Fishing over the past few weeks in Baffin has been good at times and tough at others. I think that the extreme fluctuations in water temperatures are probably the culprit. I have had a few days with dozen or more fish over 5 lbs with the top end being about 7.5 lbs. The fish are staged up pretty shallow most of the time with the exception being when the water temp falls into the 40's. Most are being caught over mud/grass. I still have several open dates available next week if you are interested. It has the potential to be pretty good after this cold weather we have going on right now.

On a side note I fished the Laguna Madre Specktacular last weekend. Had a great day one and had a pretty decent lead. We released at least a dozen fish over 4 lbs on Saturday trying to upgrade our weight. On Sunday those bigger fish just wouldn't eat for us and we finished 4th. I promise you that the fish I have been seeing while pre-fishing for this tournament make the ones in the photo look small.
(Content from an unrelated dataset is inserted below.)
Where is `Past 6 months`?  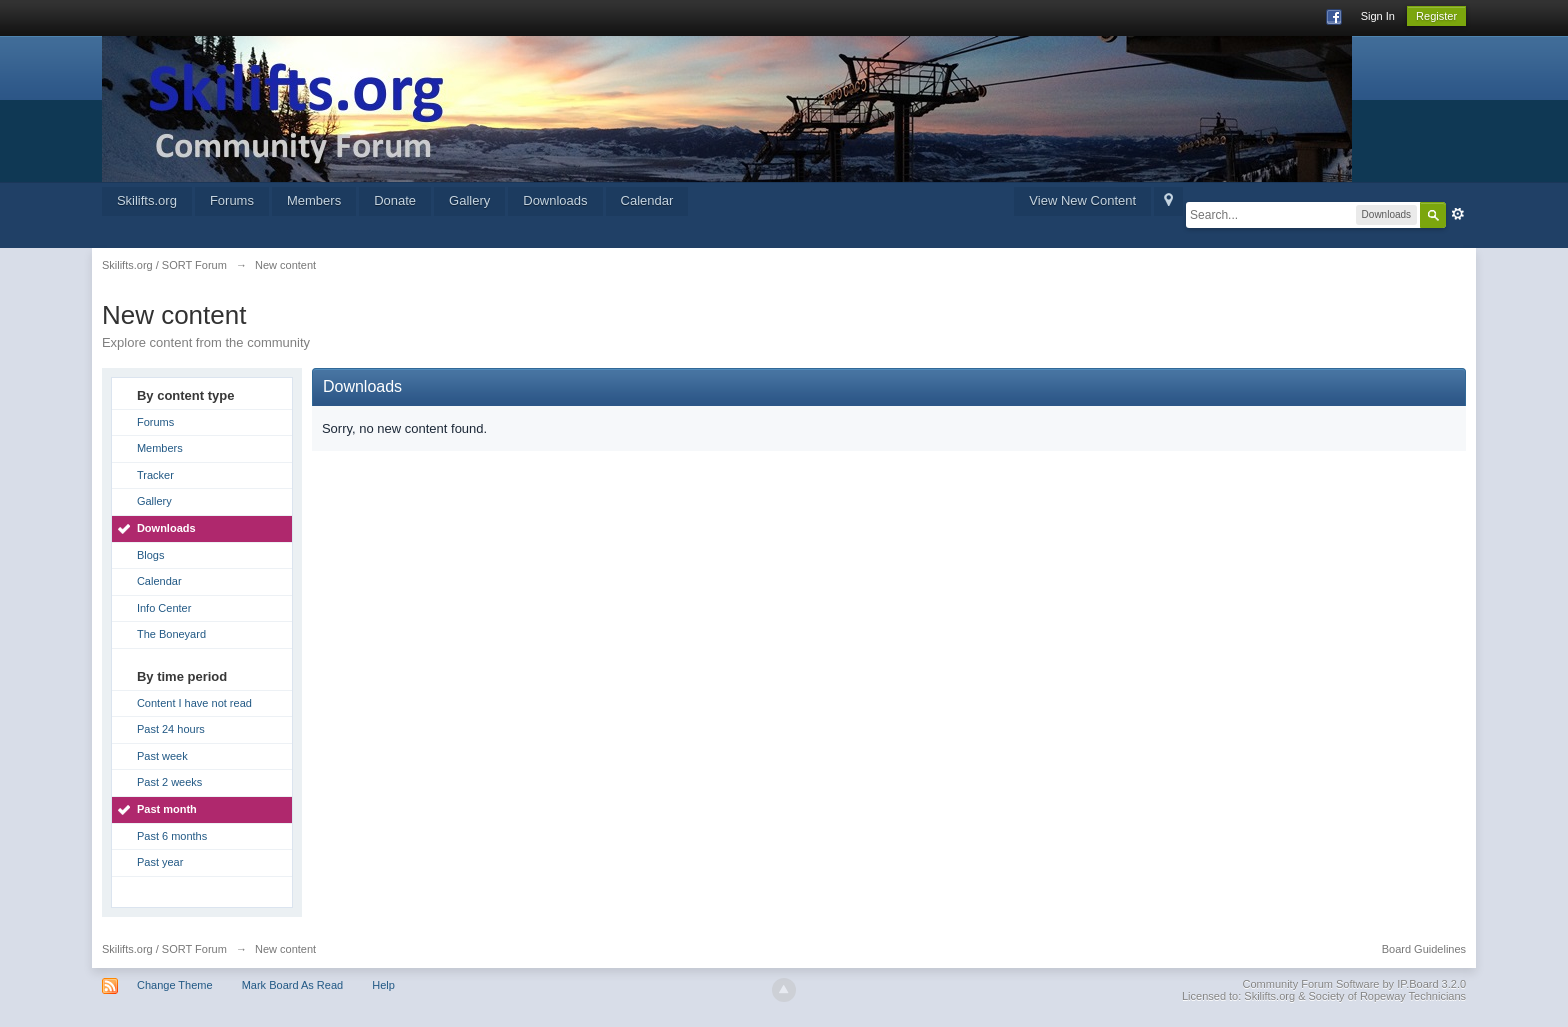 Past 6 months is located at coordinates (172, 836).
Give me a call if you are interested in booking a fishing trip at (361)947-1813.


----------



## Rack Ranch (May 25, 2004)

Man I saw that you slipped on day 2 and I'm sorry. I would have been one of the 5 guys on day one that didn't weight a fish. You kicked tail on Saturday, its was cold, windy, and the water completely fell out. We started South and turned around North of Bird Island and went to the boat hole area to fish the deep channels. One Red fish


----------